Instructions to follow:
Copy nothing but the lines below running from the line containing "film production sound stages, as well as" through the line containing "Civil Engineer: Luckett & Farley", both end lines included.

________________________

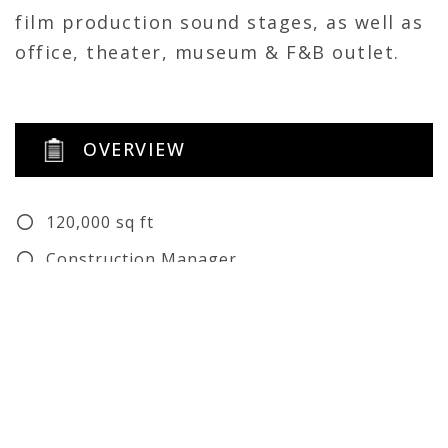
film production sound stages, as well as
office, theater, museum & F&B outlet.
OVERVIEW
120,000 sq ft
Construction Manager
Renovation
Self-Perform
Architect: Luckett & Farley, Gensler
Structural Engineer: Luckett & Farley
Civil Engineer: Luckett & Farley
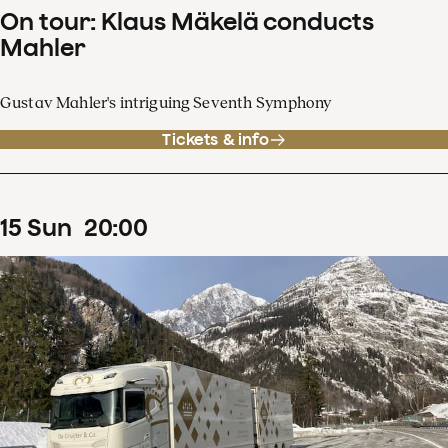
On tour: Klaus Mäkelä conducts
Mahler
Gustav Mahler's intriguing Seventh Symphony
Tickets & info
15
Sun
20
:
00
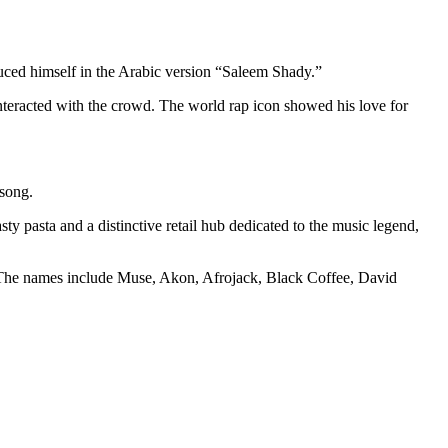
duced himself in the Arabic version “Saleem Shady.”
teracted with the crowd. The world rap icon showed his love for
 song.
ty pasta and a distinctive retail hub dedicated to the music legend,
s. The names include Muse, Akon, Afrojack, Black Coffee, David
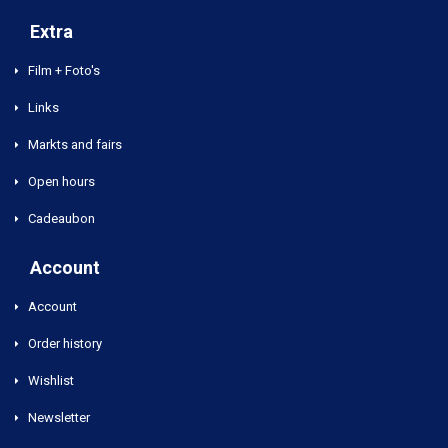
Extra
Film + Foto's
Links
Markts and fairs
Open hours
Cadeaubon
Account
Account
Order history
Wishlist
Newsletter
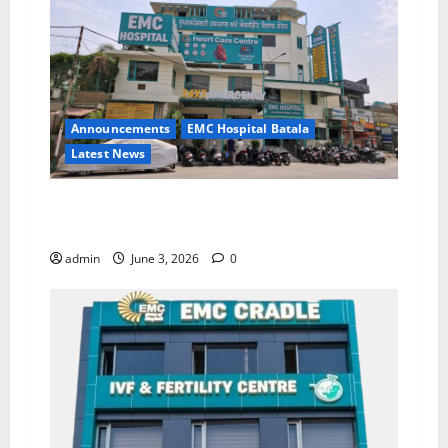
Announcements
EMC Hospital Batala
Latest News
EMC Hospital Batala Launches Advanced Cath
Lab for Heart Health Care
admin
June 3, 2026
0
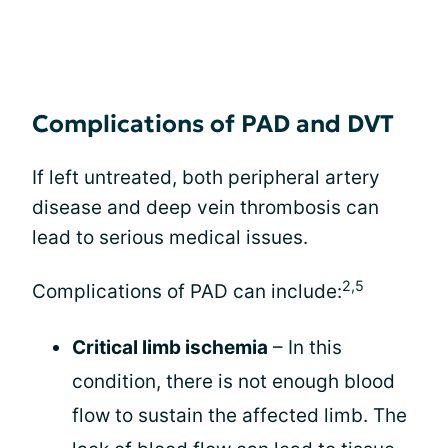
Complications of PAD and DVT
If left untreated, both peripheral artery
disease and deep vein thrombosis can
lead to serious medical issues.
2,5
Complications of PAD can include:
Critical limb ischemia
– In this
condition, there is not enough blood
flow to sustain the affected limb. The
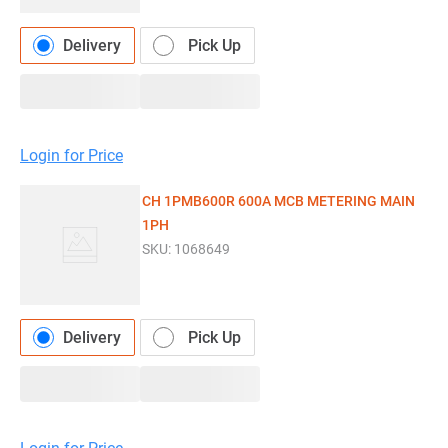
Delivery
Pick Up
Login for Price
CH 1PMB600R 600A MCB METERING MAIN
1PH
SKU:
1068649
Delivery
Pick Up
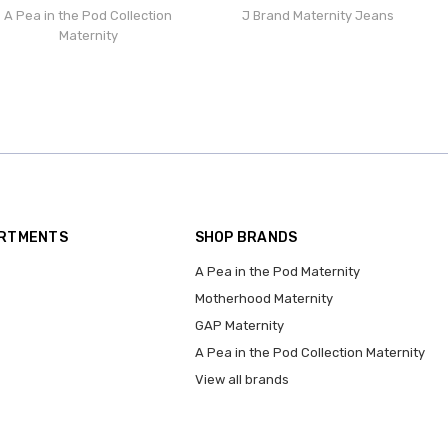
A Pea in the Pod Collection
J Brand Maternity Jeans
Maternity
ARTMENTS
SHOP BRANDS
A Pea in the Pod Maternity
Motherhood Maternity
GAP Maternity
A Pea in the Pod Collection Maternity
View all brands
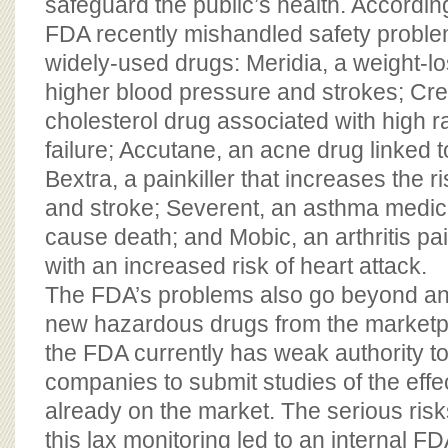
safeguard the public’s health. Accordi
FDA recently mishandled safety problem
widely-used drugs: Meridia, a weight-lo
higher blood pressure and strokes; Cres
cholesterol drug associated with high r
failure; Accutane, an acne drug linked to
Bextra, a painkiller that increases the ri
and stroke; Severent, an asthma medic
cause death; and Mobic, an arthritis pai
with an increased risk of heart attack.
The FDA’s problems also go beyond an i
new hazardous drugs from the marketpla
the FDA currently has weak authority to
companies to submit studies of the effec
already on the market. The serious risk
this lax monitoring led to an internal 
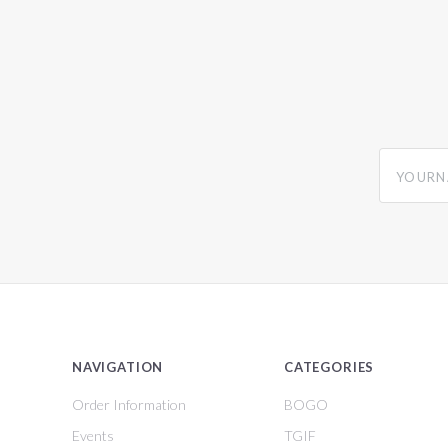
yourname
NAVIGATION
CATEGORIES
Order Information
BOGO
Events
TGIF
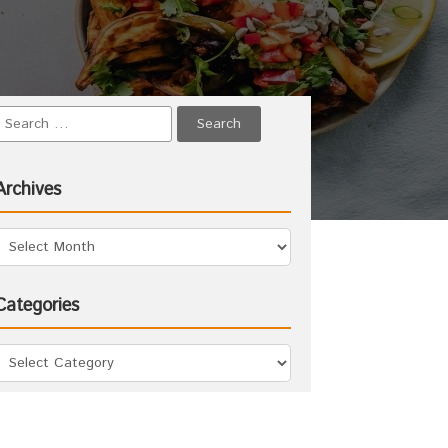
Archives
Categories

________________________

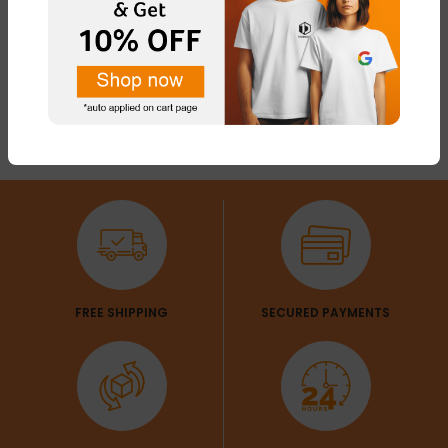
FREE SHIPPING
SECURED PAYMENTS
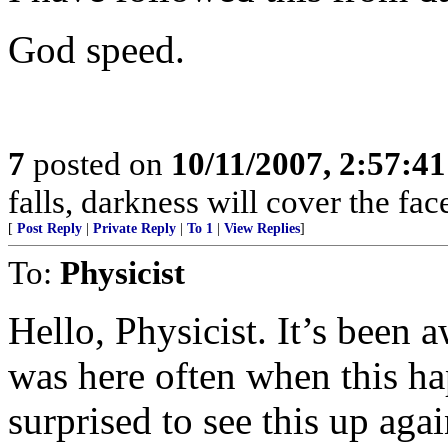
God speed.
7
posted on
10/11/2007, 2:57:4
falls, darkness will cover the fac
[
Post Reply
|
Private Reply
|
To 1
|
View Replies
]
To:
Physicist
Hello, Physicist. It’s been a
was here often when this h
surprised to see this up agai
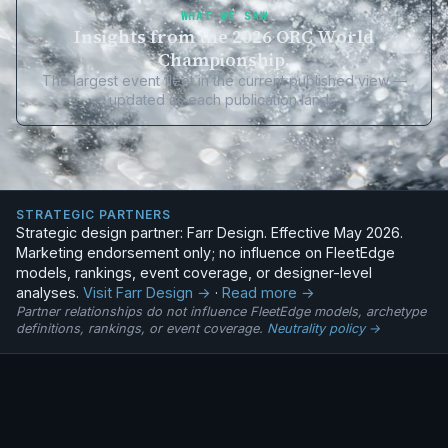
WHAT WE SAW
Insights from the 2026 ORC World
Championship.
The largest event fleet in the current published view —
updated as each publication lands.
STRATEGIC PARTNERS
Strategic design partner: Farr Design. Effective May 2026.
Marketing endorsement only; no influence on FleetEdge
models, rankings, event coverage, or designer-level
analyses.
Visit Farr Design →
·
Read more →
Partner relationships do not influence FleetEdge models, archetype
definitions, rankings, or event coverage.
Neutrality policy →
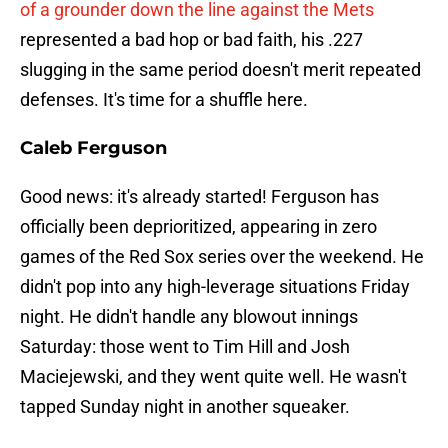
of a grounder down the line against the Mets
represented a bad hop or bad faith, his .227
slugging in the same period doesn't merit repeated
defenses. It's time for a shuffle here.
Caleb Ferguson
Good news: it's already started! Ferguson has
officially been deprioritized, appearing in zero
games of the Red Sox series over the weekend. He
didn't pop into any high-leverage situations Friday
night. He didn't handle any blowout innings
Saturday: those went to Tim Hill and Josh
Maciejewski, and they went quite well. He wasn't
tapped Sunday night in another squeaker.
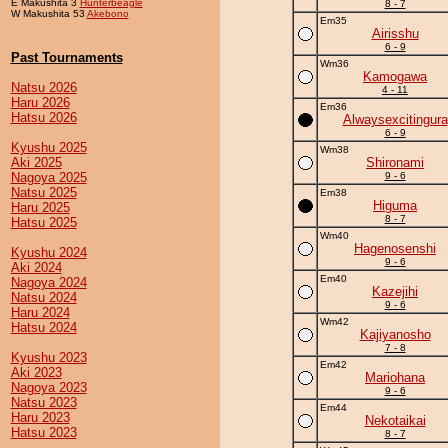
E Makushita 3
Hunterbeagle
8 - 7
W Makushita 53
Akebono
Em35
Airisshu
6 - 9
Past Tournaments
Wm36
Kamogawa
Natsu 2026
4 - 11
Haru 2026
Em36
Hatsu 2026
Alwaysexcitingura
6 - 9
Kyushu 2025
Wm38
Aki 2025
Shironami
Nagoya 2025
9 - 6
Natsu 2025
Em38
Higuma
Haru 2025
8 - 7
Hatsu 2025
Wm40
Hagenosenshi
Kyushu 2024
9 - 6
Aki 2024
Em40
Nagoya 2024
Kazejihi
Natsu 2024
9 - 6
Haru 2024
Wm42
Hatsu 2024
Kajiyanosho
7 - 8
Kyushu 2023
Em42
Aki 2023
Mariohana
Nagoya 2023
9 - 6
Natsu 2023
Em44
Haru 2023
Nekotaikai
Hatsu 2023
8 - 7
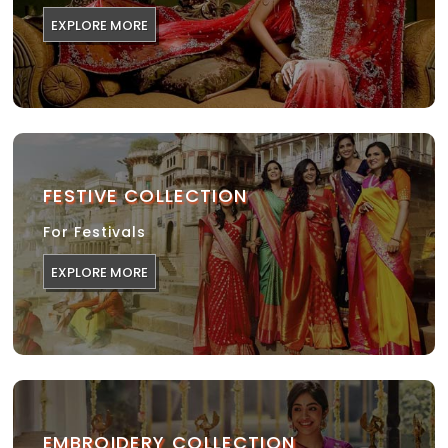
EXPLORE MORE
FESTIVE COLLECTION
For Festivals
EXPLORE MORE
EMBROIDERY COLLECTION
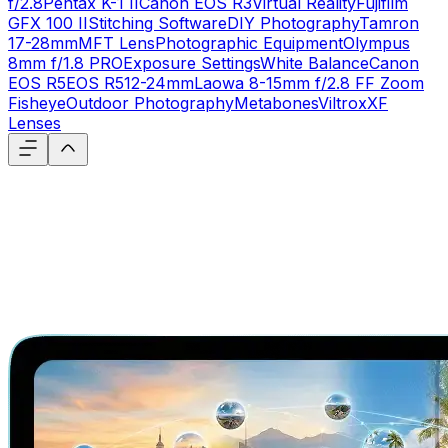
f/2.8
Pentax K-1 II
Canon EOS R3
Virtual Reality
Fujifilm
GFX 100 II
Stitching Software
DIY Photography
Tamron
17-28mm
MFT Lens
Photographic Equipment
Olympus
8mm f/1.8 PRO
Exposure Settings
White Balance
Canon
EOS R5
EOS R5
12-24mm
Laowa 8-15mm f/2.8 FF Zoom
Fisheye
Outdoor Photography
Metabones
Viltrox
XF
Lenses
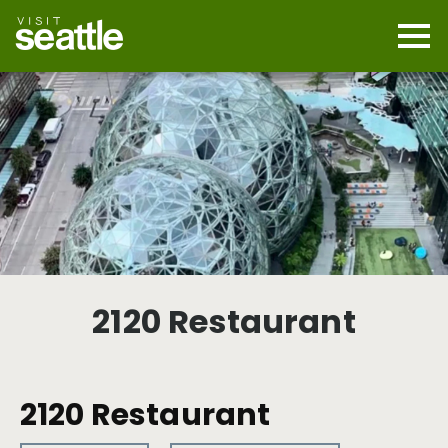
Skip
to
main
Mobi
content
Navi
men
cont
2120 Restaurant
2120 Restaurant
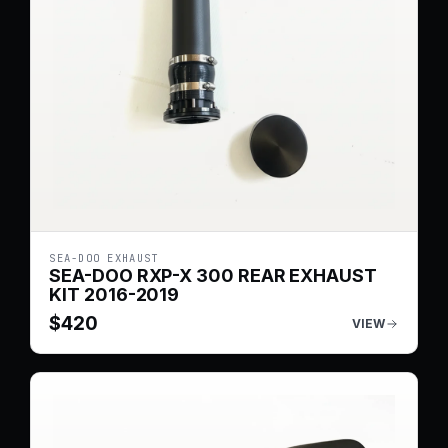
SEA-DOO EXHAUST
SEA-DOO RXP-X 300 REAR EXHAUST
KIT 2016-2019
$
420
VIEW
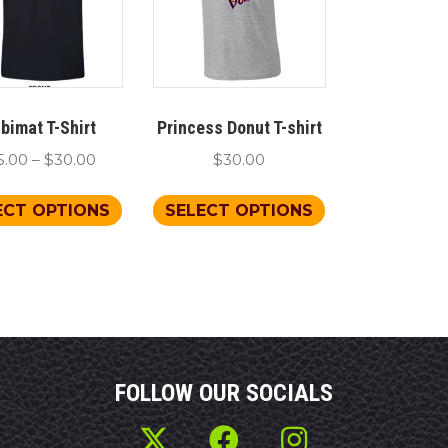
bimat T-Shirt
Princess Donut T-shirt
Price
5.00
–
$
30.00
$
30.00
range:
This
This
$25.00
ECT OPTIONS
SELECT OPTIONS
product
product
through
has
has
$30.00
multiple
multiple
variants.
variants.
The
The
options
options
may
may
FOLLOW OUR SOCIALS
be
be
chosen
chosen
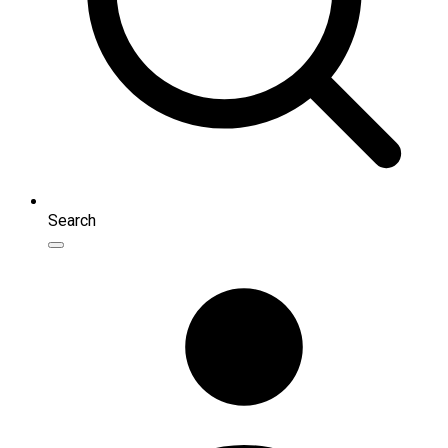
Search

________________________

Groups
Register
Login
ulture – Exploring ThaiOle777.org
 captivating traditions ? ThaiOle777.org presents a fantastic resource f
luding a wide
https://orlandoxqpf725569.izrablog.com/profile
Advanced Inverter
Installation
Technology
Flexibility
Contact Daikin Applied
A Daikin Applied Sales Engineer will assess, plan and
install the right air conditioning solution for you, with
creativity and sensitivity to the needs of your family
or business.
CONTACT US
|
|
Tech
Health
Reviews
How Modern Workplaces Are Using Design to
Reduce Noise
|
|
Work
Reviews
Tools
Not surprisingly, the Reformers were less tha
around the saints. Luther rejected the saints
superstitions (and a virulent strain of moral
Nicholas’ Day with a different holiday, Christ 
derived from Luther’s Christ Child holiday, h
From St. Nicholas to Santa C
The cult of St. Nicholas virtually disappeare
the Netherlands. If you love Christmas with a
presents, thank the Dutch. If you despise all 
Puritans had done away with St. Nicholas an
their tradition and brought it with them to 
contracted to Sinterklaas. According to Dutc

________________________

Result for this exercise:
film production sound stages, as well as
office, theater, museum & F&B outlet.
OVERVIEW
120,000 sq ft
Construction Manager
Renovation
Self-Perform
Architect: Luckett & Farley, Gensler
Structural Engineer: Luckett & Farley
Civil Engineer: Luckett & Farley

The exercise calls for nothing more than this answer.